The ship's berth was like the box they'd put Grand-da in when they put him in the ground. Dark and damp, but without the clean smell of earth. The ship's motion set his stomach jumping. He cried because he didn't like being sick to his stomach. Mama was sick, too, retching into a bucket
.

It was all wrong. Mama was supposed to take care of him when he was sick. She wasn't meant to be sick herself. Water—she kept asking for water. There was water somewhere on the boat, but where? The old lady in the next berth would know. He crept to the edge of his berth and reached into the next one. The old lady's arm was stiff and cold
.

A light began to glow next to him, as if someone had kindled a fire in the old lady's berth. Only the fire was the weird, cold, silvery-blue of moonlight, not the mellow gold of flame. Instead of a narrow box, the old lady's berth went on and on and on. Instead of an old lady, there was a young man with blond hair and staring blue eyes. The wrist under Daniel's hand was no longer bony and fragile, but strong and muscular
.

“Silas?” Daniel whispered. But Silas shouldn't have been on the boat. Daniel's younger dream-self hadn't met him yet
.

Next to Silas was another man: Lyman. Then a woman, three girls, a baby. Beyond them more girls, boys, men, women, so that the row of bodies stretched into infinity
.

Silas sat up, his head wobbling on his neck like a broken doll's. A gash ran across his throat, the blood seeping down his shirt front. One by one, the men, women, and children beyond him began to sit, exposing a row of torn throats and empty, staring eyes. One by one, each figure touched a finger to its bloody throat, then pointed the dripping finger at Daniel
.

Daniel tried to release Silas's wrist, but his hand stuck fast
.

“I never! I swear, I never!” Daniel gasped. He ran a hand across his own throat. He'd already removed his cravat and unbuttoned his collar, but the choking feeling wouldn't go away. His other hand closed around something smooth and hard.
Idiot
. It was only an ear of maize, probably left behind from last year's grinding. He ran his thumb along the bead-hard kernels and forced the nightmares away to the corners of the shed, where they hovered and waited.

He twisted both hands around the ear of corn and tried to breathe evenly. Hadn't Ma warned him that wishing someone ill would only come back to him? He couldn't deny he'd wished Lyman and his wife dead. No matter how he'd tried to smother his curses, eventually the black moods would win out, and he'd damn Mr. and Mrs. Lyman in his heart, fancy all the ways he wished them hurt, wished them killed. Now he had his wish, and it turned his stomach.
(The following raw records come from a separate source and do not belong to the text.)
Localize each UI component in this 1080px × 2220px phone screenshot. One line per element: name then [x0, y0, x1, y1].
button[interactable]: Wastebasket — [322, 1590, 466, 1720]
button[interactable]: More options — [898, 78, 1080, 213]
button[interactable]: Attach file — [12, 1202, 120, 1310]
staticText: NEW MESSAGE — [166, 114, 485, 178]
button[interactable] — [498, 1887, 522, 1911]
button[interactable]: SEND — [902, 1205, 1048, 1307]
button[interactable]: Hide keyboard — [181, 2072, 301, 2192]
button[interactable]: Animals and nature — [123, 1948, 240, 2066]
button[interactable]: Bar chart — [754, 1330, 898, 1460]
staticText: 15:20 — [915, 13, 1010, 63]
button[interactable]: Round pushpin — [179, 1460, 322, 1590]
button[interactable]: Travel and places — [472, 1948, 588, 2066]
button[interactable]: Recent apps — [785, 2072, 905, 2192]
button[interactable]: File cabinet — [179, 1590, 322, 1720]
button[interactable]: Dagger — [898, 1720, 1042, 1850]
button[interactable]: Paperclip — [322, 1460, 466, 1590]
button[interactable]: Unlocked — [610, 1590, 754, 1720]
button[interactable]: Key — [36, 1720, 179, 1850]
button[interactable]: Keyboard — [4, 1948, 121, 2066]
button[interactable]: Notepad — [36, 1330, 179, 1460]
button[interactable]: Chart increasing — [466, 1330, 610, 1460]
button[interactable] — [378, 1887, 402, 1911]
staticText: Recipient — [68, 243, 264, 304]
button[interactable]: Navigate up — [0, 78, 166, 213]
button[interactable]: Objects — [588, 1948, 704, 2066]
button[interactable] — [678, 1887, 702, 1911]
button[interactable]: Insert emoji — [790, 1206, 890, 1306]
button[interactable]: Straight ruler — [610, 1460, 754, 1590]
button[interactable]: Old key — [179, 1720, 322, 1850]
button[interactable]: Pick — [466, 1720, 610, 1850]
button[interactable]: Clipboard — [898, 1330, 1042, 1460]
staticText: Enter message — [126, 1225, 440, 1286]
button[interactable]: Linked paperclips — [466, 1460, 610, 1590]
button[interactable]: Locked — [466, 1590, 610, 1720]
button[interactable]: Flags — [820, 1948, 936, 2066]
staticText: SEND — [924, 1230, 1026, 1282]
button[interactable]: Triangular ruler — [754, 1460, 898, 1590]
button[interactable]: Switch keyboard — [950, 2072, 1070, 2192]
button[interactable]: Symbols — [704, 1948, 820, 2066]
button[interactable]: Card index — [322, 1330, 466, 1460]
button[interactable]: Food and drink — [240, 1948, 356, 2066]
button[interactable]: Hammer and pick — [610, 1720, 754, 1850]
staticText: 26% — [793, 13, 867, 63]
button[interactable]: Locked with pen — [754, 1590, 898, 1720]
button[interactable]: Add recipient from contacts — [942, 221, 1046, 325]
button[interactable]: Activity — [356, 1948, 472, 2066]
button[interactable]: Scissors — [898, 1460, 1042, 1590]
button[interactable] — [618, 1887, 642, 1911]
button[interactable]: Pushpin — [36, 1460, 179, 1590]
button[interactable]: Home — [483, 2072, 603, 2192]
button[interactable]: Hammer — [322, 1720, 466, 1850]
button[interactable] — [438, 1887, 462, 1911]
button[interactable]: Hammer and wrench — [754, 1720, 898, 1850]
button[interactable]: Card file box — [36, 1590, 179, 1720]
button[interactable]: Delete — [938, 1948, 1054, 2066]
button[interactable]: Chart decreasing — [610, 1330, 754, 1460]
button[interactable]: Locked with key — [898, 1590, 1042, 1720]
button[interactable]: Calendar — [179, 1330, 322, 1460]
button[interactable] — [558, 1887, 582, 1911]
But he'd no quarrel with Silas. Nor with the children. Even without closing his eyes he could see them, throats laid open like hogs at butchering time. No, he'd never wanted that.
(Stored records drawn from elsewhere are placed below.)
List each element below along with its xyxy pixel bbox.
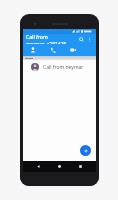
button[interactable]: Calls xyxy=(47,44,59,56)
button[interactable]: Recents xyxy=(75,161,86,172)
button[interactable]: Home xyxy=(54,161,65,172)
button[interactable]: Search xyxy=(77,35,86,44)
button[interactable]: Call from neymar xyxy=(23,60,96,74)
button[interactable]: Back xyxy=(33,161,44,172)
button[interactable]: Contacts xyxy=(27,44,39,56)
staticText: Call from neymar xyxy=(43,64,84,71)
staticText: Call from neymar_a281425 xyxy=(26,34,77,44)
button[interactable]: New call xyxy=(80,145,91,156)
button[interactable]: More options xyxy=(86,36,93,43)
button[interactable]: Video call xyxy=(67,44,79,56)
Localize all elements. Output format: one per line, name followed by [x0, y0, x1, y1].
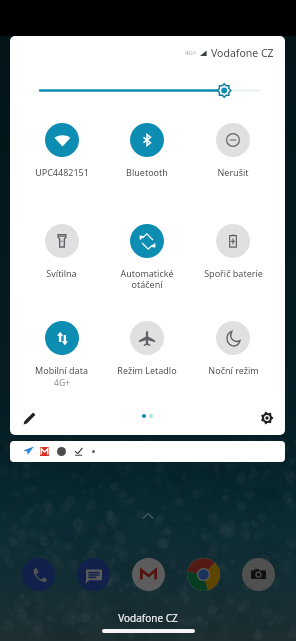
staticText: UPC4482151: [35, 166, 89, 178]
staticText: Vodafone CZ: [211, 46, 274, 60]
staticText: Režim Letadlo: [117, 364, 177, 376]
button[interactable]: Edit: [17, 406, 41, 430]
staticText: Svítilna: [46, 267, 77, 279]
staticText: Mobilní data: [35, 364, 88, 376]
button[interactable]: [10, 441, 285, 462]
staticText: Noční režim: [208, 364, 259, 376]
button[interactable]: Režim Letadlo: [104, 321, 190, 376]
button[interactable]: Settings: [255, 406, 279, 430]
button[interactable]: Mobilní data: [19, 321, 104, 389]
button[interactable]: Messages: [77, 558, 110, 591]
button[interactable]: Gmail: [132, 558, 165, 591]
button[interactable]: Phone: [22, 558, 55, 591]
button[interactable]: Bluetooth: [104, 123, 190, 178]
button[interactable]: Svítilna: [19, 224, 104, 279]
staticText: Nerušit: [217, 166, 249, 178]
button[interactable]: UPC4482151: [19, 123, 104, 178]
button[interactable]: Noční režim: [190, 321, 276, 376]
button[interactable]: Nerušit: [190, 123, 276, 178]
button[interactable]: Camera: [242, 558, 275, 591]
button[interactable]: Spořič baterie: [190, 224, 276, 279]
button[interactable]: Chrome: [187, 558, 220, 591]
staticText: 4G+: [185, 49, 197, 57]
staticText: Bluetooth: [126, 166, 168, 178]
staticText: Automatické otáčení: [120, 267, 174, 290]
staticText: 4G+: [54, 377, 70, 389]
staticText: Spořič baterie: [204, 267, 263, 279]
staticText: Vodafone CZ: [0, 611, 296, 625]
button[interactable]: Automatické otáčení: [104, 224, 190, 290]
He rubbed his face. It was so damned hot in here. God, he was suffocating, as if somebody had put a blanket over his face.
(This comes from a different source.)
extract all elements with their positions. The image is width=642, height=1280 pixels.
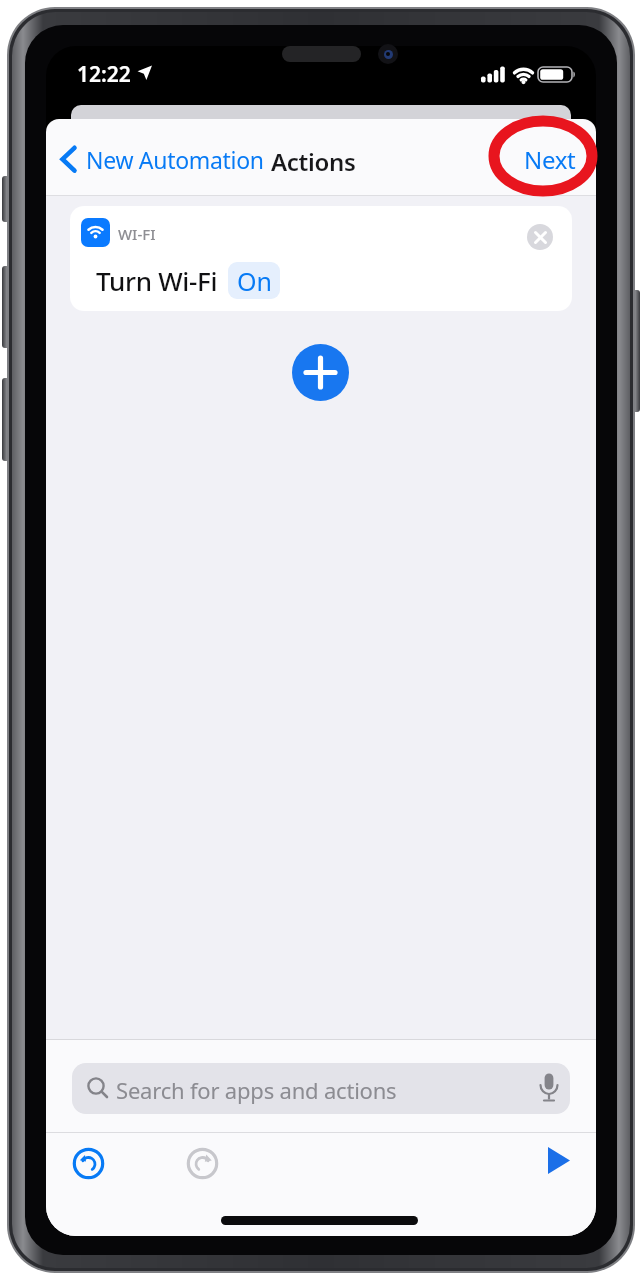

The door rattled. Daniel flung himself toward the back of the shed, heart racing. He couldn't shake his conviction he was to blame for the Lymans' deaths, as sure as if he'd slaughtered them himself. And now the constable had come to make him answer for it.

He shook his head. It was more than likely the constable had
come to take him to the privy so he wouldn't foul the shed. He calmed himself by recalling his hopes for the peddler's aid and the constable's fairness. He began to shape the words to tell the constable his story.

The door rattled again, and the bolt clicked free. Daniel turned toward the sound. He saw the lantern for only a moment before they knocked him to the floor.